Extension of Binary search algo to find the first and last index of the key value to be searched in an array

https://stackoverflow.com/questions/2218931

19-09-2019
|

Question

The problem is to extend the binary search algorithm to find all occurrences of a target value in a sorted array in the most efficient way. Concretely speaking, the input of the algorithm is (1) a sorted array of integers, where some numbers may appear more than once, and (2) a target integer to be searched. The output of the algorithm should be a pair of index values, indicating the first and last occurrence of the integer in the array, if it does occur. The source code could be in c#, c, c++.

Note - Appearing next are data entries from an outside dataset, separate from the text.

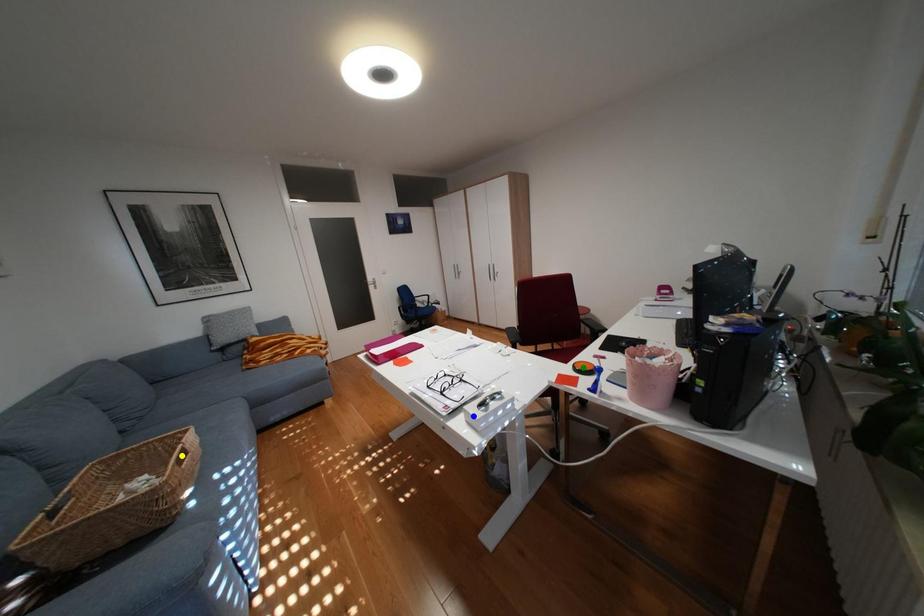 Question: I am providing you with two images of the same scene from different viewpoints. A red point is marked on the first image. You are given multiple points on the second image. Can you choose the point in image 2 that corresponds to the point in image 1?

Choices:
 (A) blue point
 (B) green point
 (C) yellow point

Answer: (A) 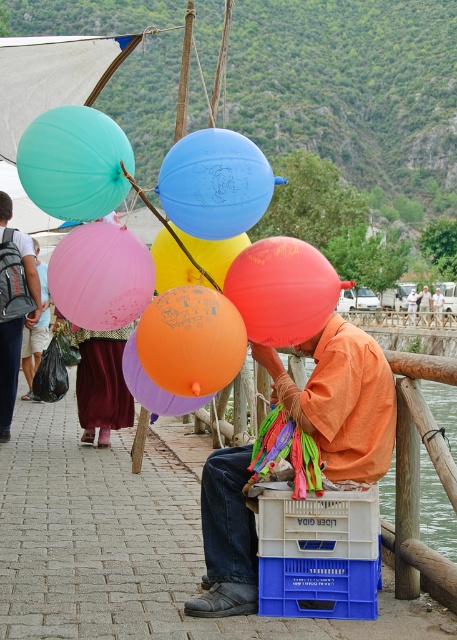 Question: Estimate the real-world distances between objects in this image. Which object is closer to the blue rubber balloon at center?

Choices:
 (A) translucent yellow balloon at center
 (B) matte teal balloon at upper left
 (C) orange matte shirt at center

Answer: (A)

Question: Among these objects, which one is nearest to the camera?

Choices:
 (A) orange matte balloon at center
 (B) purple rubber balloon at center

Answer: (A)

Question: Does matte teal balloon at upper left lie in front of pink rubber balloon at center?

Choices:
 (A) yes
 (B) no

Answer: (A)

Question: Estimate the real-world distances between objects in this image. Which object is farther from the pink rubber balloon at center?

Choices:
 (A) matte teal balloon at upper left
 (B) translucent yellow balloon at center
 (C) orange matte balloon at center
 (D) purple rubber balloon at center

Answer: (A)

Question: Can you confirm if orange matte balloon at center is positioned above translucent yellow balloon at center?

Choices:
 (A) no
 (B) yes

Answer: (A)

Question: Is orange matte shirt at center bigger than pink rubber balloon at center?

Choices:
 (A) no
 (B) yes

Answer: (B) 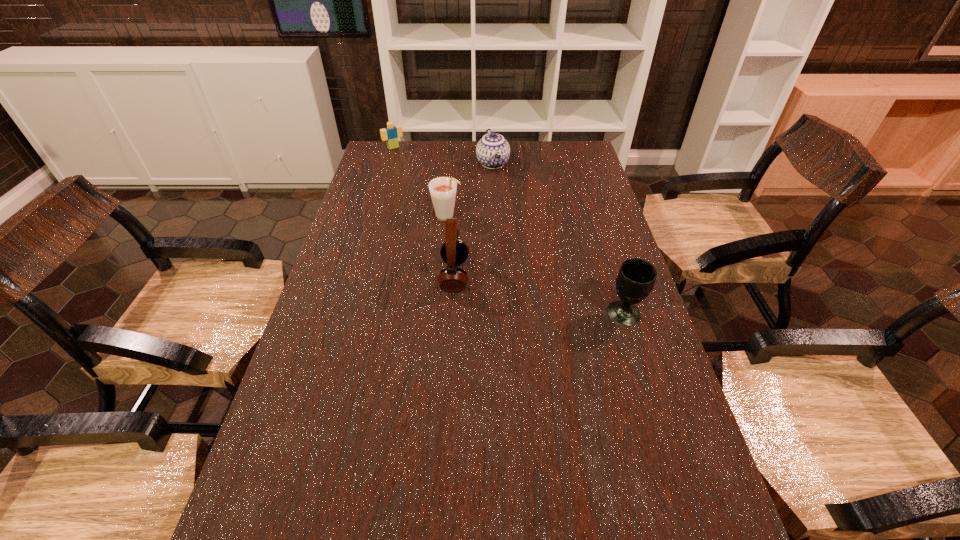 The image size is (960, 540). I want to click on the second nearest object, so click(x=454, y=251).

Find the location of a particular element. the rightmost object is located at coordinates (636, 277).

Identify the location of the nearest object. Image resolution: width=960 pixels, height=540 pixels. (636, 277).

At what (x,y) coordinates should I click in order to perform the action: click on the fourth object from left to right. Please return your answer as a coordinate pair (x, y). Looking at the image, I should click on (493, 151).

Identify the location of the second shortest object. (493, 151).

Locate an element on the screen. This screenshot has width=960, height=540. root beer is located at coordinates (442, 189).

You are a GUI agent. You are given a task and a screenshot of the screen. Output one action in this format:
    pyautogui.click(x=<x>, y=<y>)
    Task: Click on the shortest object
    The height and width of the screenshot is (540, 960).
    Given the screenshot: What is the action you would take?
    pyautogui.click(x=391, y=133)

The height and width of the screenshot is (540, 960). I want to click on the leftmost object, so click(x=391, y=133).

Find the location of a particular element. This screenshot has width=960, height=540. vacant region located 0.180m on the ear pads of the second nearest object is located at coordinates (378, 276).

Identify the location of free spot located 0.220m on the ear pads of the second nearest object. This screenshot has width=960, height=540. (365, 276). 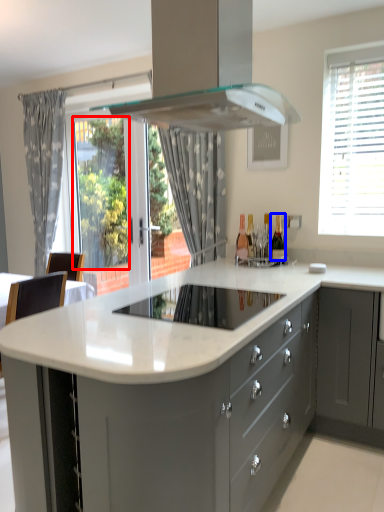 Question: Which object appears closest to the camera in this image, window screen (highlighted by a red box) or wine bottle (highlighted by a blue box)?

Choices:
 (A) window screen
 (B) wine bottle

Answer: (B)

Also, what is the max and min number of comparisons that we might need to find the indexes?

Solution

If you are a little clever you can define two different binary search functions. One will return the index of the first appearance of the searched for value and the other will return the last appearance of the searched for value. From your knowledge of binary search, you should be able to determine the maximum and minimum number of comparisons.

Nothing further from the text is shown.